Easy-To-Prepare Snacks To Enjoy At Your Desk!

The holidays are upon us, and with them comes temptation in the form of a seemingly endless stream of holiday goodies brought into the office. When you’re working hard, trying to meet end-of-the-year deadlines, it’s easy to find yourself reaching for a little treat, a little something to reward yourself (or to quiet your growling stomach after you accidentally worked through your lunch break again). But there’s got to be a better afternoon snack than another gingerbread man or piece of fudge, especially since you’re bound to regret those snacking decisions when you get on the scale. I’ve found some good ideas for things you can bring in to eat at your desk that make much healthier alternatives to those holiday goodies. Here are some of my favorites:

  • Trail Mix: You can buy all sorts of different varieties of trail mix pre-made, but I find that I always end up picking around at least one thing in the bag. I like to make my own trail mix, so I know that I’ll like everything in it. Start with two or three kinds of nuts (almonds are a particularly good choice, as they’re especially high in protein), then add in some dried fruit of your choice. Raisins are a traditional pick, but you could just as easily use dried cranberries or even dried banana chips or apples. And if you want to be just a little bit decadent, throw in some dark chocolate chips (not too many, mind you!). Dark chocolate is a good source of antioxidants, after all.

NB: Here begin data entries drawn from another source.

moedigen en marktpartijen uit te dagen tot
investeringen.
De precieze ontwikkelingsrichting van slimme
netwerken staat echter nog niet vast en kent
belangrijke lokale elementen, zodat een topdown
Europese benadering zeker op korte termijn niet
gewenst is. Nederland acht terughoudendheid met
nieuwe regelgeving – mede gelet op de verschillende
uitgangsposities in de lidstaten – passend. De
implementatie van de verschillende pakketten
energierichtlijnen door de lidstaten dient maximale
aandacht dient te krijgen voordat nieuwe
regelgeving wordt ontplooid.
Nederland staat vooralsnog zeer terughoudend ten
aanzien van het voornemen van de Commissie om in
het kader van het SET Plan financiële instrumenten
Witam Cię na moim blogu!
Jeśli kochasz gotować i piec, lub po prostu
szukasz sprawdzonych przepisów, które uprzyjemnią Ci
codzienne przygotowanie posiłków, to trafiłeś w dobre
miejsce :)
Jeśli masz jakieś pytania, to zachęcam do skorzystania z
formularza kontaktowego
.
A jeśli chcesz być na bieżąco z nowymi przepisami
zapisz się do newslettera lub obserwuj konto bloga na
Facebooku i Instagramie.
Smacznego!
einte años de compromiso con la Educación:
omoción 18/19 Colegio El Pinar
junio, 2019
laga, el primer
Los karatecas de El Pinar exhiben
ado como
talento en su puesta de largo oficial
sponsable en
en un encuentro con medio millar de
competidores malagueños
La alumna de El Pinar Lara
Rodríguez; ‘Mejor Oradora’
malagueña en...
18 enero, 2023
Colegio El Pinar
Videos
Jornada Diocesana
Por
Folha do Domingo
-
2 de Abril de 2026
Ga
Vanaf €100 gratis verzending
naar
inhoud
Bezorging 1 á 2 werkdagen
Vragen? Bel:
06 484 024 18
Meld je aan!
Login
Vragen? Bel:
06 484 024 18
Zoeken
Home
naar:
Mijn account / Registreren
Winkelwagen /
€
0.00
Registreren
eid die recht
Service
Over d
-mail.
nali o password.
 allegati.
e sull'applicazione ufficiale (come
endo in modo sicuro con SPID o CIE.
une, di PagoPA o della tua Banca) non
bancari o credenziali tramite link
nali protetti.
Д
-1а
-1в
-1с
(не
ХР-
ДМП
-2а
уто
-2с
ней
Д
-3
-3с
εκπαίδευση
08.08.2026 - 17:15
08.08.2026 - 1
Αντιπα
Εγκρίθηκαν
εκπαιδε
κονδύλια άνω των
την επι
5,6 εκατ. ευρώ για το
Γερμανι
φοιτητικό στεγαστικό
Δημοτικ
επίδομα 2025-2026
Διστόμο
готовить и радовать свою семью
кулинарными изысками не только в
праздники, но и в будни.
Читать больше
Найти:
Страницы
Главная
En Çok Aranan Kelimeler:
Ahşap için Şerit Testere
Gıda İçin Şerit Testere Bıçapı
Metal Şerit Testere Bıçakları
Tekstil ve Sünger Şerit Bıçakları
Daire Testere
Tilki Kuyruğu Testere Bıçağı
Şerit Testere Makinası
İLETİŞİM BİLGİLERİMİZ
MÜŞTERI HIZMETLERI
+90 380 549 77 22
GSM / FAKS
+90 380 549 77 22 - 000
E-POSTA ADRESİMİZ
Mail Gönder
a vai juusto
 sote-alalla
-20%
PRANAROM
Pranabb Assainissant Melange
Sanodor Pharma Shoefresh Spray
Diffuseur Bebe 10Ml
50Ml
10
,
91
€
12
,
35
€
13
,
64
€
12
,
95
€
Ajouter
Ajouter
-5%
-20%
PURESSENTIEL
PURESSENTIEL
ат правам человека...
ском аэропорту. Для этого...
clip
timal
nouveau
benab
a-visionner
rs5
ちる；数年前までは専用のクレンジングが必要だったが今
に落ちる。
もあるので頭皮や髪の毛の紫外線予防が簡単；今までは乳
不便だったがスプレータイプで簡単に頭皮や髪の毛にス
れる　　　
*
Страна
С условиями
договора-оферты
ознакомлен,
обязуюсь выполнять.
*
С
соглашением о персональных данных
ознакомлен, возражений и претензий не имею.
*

  • Ants on a Log: These make great snacks for kids, but who says adults can’t eat them, too? Just cut some celery stalks into pieces, fill them with peanut butter, then arrange raisins along the top to be the “ants.” Peanut butter is a great source of protein, and the celery provides a satisfying crunch.
  • Roasted Edamame: For a more grown-up treat, try these protein-packed beans. Just buy some frozen edamame and thaw them, then spread them out on a baking sheet and drizzle them with olive oil. Sprinkle salt over the top, then roast the beans in a 425-degree oven for about 20 minutes, until they’re golden and crisp. Let them cool, then enjoy a crunchy treat!
  • Hard-Boiled Eggs: This simple snack idea even comes in its own container. Lots of people seem to panic about the proper technique for boiling eggs, but it’s actually quite easy. Just put the raw eggs in a saucepan, then add enough cold water to cover them. Put the pan on the burner and bring the water to a boil. Once it’s boiling, turn off the heat and cover the pan. Let stand for 10 minutes, then drain and run cold water over the eggs to cool them down. It’s as simple as that!
  • Chips: No, not potato chips; they’re definitely not healthy. But you can make your own healthy vegetable chips without a whole lot of work. Cut sweet potatoes, zucchini, or even beets, if you like them, into very thin slices. Toss them with a bit of olive oil or just spray them with cooking spray, then spread them out on a pan, sprinkle on a little salt, add spices if you’d like (sweet potatoes, for instance, pair well with either cinnamon or chili powder), and bake until crispy, turning them over from time to time so that they cook evenly.